All pictures must be left out as you transcribe the lines from the first line of the data to the line containing "LoopNet Royaume-Uni", both included.

(Collected data entries)
┌────────

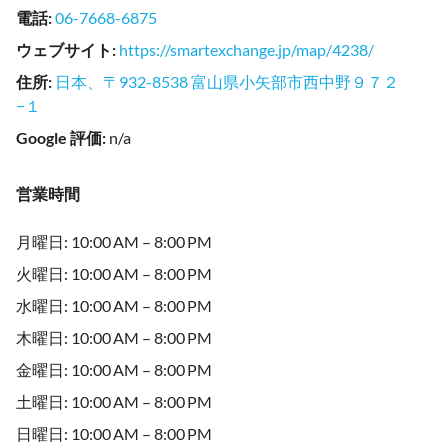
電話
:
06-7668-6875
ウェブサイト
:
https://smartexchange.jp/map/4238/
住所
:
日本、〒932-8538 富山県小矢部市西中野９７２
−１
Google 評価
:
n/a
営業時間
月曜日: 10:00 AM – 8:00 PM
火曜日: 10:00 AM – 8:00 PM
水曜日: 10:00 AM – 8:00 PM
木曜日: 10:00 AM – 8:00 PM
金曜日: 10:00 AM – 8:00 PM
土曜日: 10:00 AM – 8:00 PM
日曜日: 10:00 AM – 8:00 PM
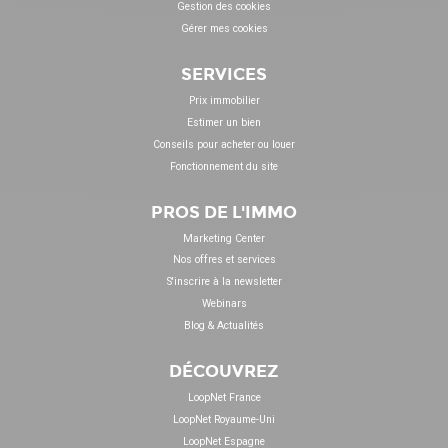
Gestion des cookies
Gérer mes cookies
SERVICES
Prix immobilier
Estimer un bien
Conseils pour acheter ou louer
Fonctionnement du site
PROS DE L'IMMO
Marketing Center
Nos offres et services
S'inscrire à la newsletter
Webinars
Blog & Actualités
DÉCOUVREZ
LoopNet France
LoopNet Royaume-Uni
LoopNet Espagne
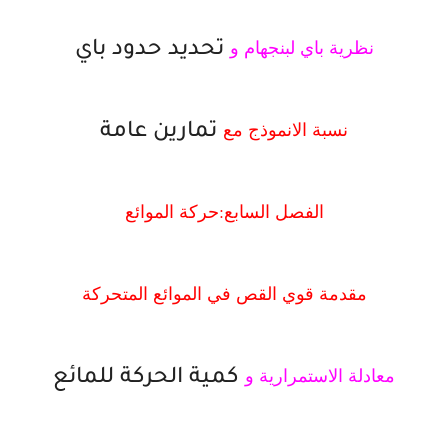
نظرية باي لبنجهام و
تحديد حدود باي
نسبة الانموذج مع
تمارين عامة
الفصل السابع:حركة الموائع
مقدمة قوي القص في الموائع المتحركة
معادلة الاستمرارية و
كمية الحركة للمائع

└────────

Written response:
電話
:
06-7668-6875
ウェブサイト
:
https://smartexchange.jp/map/4238/
住所
:
日本、〒932-8538 富山県小矢部市西中野９７２
−１
Google 評価
:
n/a
営業時間
月曜日: 10:00 AM – 8:00 PM
火曜日: 10:00 AM – 8:00 PM
水曜日: 10:00 AM – 8:00 PM
木曜日: 10:00 AM – 8:00 PM
金曜日: 10:00 AM – 8:00 PM
土曜日: 10:00 AM – 8:00 PM
日曜日: 10:00 AM – 8:00 PM
Gestion des cookies
Gérer mes cookies
SERVICES
Prix immobilier
Estimer un bien
Conseils pour acheter ou louer
Fonctionnement du site
PROS DE L'IMMO
Marketing Center
Nos offres et services
S'inscrire à la newsletter
Webinars
Blog & Actualités
DÉCOUVREZ
LoopNet France
LoopNet Royaume-Uni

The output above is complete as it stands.